Describing anyone who stands in the way of jihad as an “aggressor”, Malik held that “the aggressor is always met and destroyed in his own country”. Malik also had a unique view of the concept of “terror”.

He averred: “Terror struck into the heart of the enemy is not only a means. It is an end in itself. Once a condition of terror into the opponent's heart is obtained, hardly anything is left to be achieved. Terror is not a means of imposing a decision upon the enemy, it is the decision we wish to impose on him.

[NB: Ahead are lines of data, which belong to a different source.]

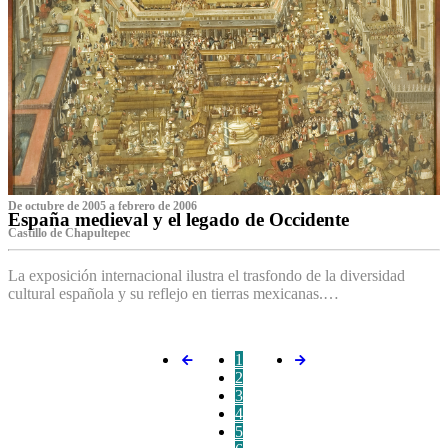
De octubre de 2005 a febrero de 2006
España medieval y el legado de Occidente
Castillo de Chapultepec
La exposición internacional ilustra el trasfondo de la diversidad
cultural española y su reflejo en tierras mexicanas.…
1
2
3
4
5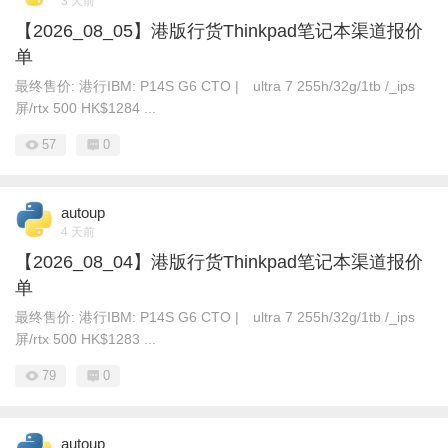
3 天前
【2026_08_05】港版行货Thinkpad笔记本渠道报价
单
最终售价: 港行IBM: P14S G6 CTO | ultra 7 255h/32g/1tb /_ips
屏/rtx 500 HK$1284 ...
57
0
autoup
4 天前
【2026_08_04】港版行货Thinkpad笔记本渠道报价
单
最终售价: 港行IBM: P14S G6 CTO | ultra 7 255h/32g/1tb /_ips
屏/rtx 500 HK$1283 ...
79
0
autoup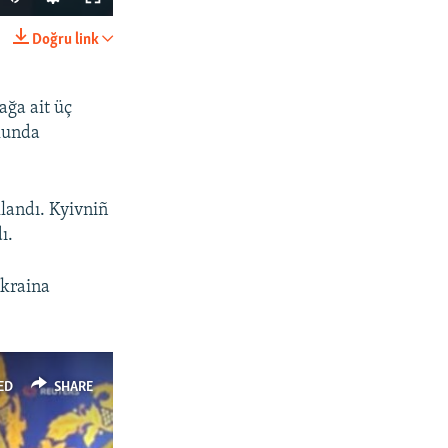
Doğru link
SHARE
ağa ait üç
olunda
llandı. Kyivniñ
ı.
px
width
Ukraina
ED
SHARE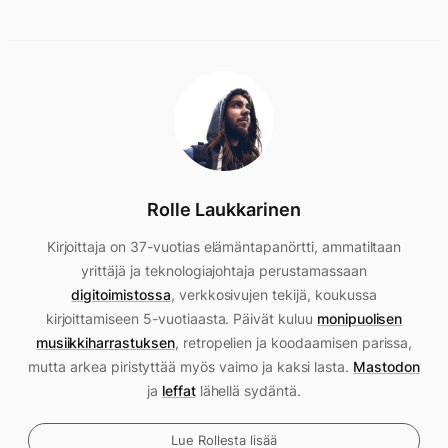
Rolle Laukkarinen
Kirjoittaja on 37-vuotias elämäntapanörtti, ammatiltaan
yrittäjä ja teknologiajohtaja perustamassaan
digitoimistossa
, verkkosivujen tekijä, koukussa
kirjoittamiseen 5-vuotiaasta. Päivät kuluu
monipuolisen
musiikkiharrastuksen
, retropelien ja koodaamisen parissa,
mutta arkea piristyttää myös vaimo ja kaksi lasta.
Mastodon
ja
leffat
lähellä sydäntä.
Lue Rollesta lisää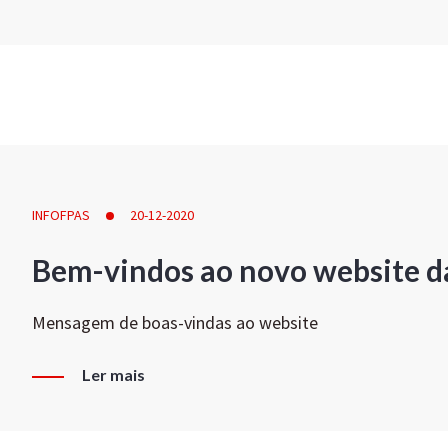
INFOFPAS
20-12-2020
Bem-vindos ao novo website d
Mensagem de boas-vindas ao website
Ler mais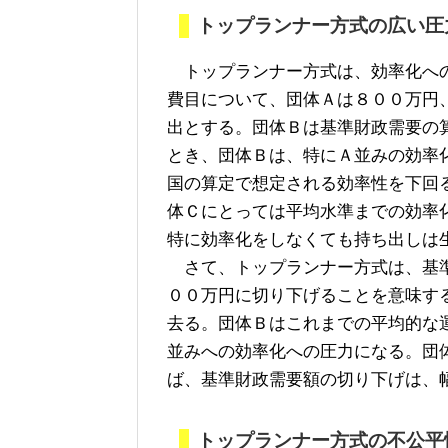
トップランナー方式の広い圧
トップランナー方式は、効率化への
費目について、団体Ａは８００万円
出とする。団体Ｂは基準財政需要の
とき、団体Ｂは、特にＡ並みの効率
国の算定で想定される効率性を下回
体Ｃにとっては平均水準までの効率
特に効率化をしなくても持ち出しは
さて、トップランナー方式は、基準
００万円に切り下げることを意味す
去る。団体Ｂはこれまでの平均的な
並みへの効率化への圧力になる。団
ば、基準財政需要額の切り下げは、
トップランナー方式の不公平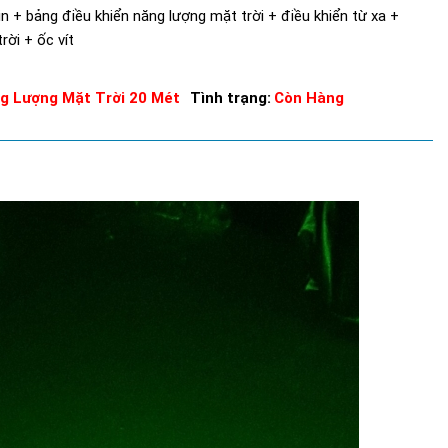
 + bảng điều khiển năng lượng mặt trời + điều khiển từ xa +
rời + ốc vít
g Lượng Mặt Trời 20 Mét
Tình trạng:
Còn Hàng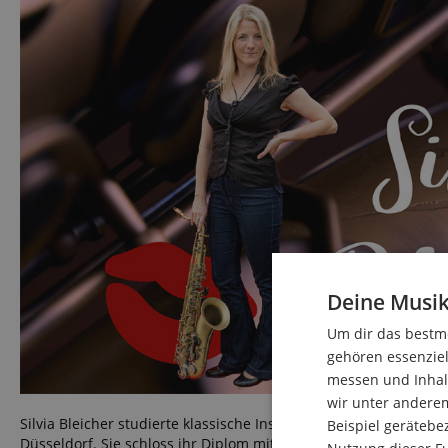
Deine Musik
Um dir das bestmö
gehören essenziel
messen und Inhalt
wir unter andere
Silvia Bleicher studierte klassische Instrumentalausbildung 
Beispiel gerätebe
Düsseldorf. Sie schloss ihr Diplom mit Bestnote ab. Seit 2009 i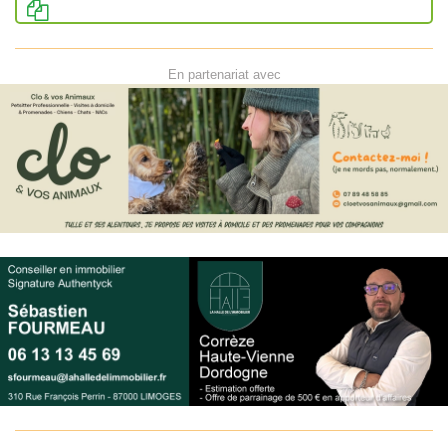
En partenariat avec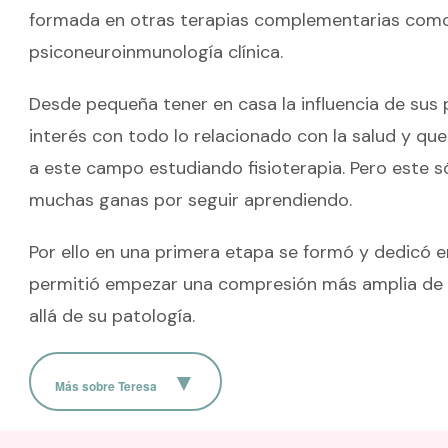
formada en otras terapias complementarias como l
psiconeuroinmunología clínica.
Desde pequeña tener en casa la influencia de sus 
interés con todo lo relacionado con la salud y que
a este campo estudiando fisioterapia. Pero este sól
muchas ganas por seguir aprendiendo.
Por ello en una primera etapa se formó y dedicó en
permitió empezar una compresión más amplia de 
allá de su patología.
Más sobre Teresa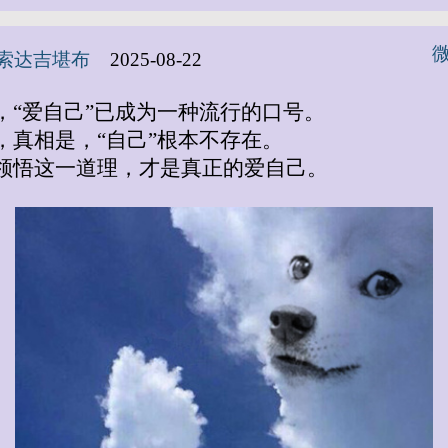
索达吉堪布
2025-08-22
，“爱自己”已成为一种流行的口号。
，真相是，“自己”根本不存在。
领悟这一道理，才是真正的爱自己。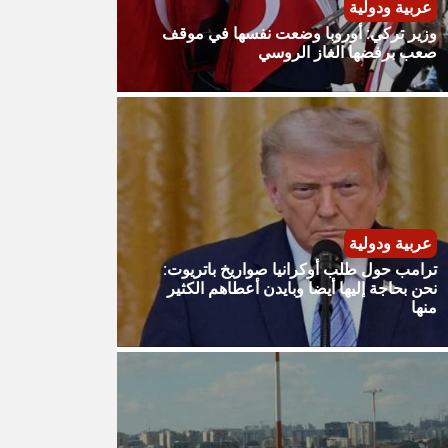
عربية ودولية
وزير تركي: أوروبا وضعت نفسها في موقف
صعب برفضها الغاز الروسي
عربية ودولية
ترامب حول طلب أوكرانيا صواريخ باتريوت:
نحن بحاجة إليها أيضا وبايدن أعطاهم الكثير
منها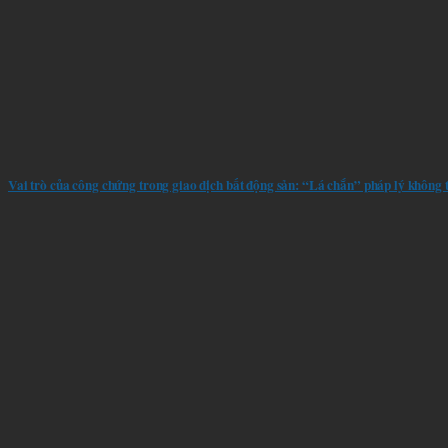
Vai trò của công chứng trong giao dịch bất động sản: “Lá chắn” pháp lý không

It is a point where the means and end merge.”

This is precisely what was sought to be “imposed” on the ill-fated people killed in the Victoria Terminus in Mumbai on 26/11.

POLICY OF APPEASEMENT

Despite evidence that the ISI recently passed on operational intelligence received from the CIA to terrorist groups, both the US and the UK are making conscious efforts to gloss over the ISI-terrorist nexus.

The greatest threat to internal security in the UK comes from nationals of Pakistani origin, motivated and trained in terrorist safe havens in Pakistan. The UK seeks to appease Pakistan, to facilitate an early withdrawal from Afghanistan and secure ISI cooperation for internal security. The Americans seem to believe that Pakistan has to be kept in good humour, at least for the present, to achieve larger strategic objectives.

India should shed illusions that the Pakistan military establishment can be persuaded to discard the use of terrorism as an instrument of State policy, by mere sweet words and “composite dialogue”.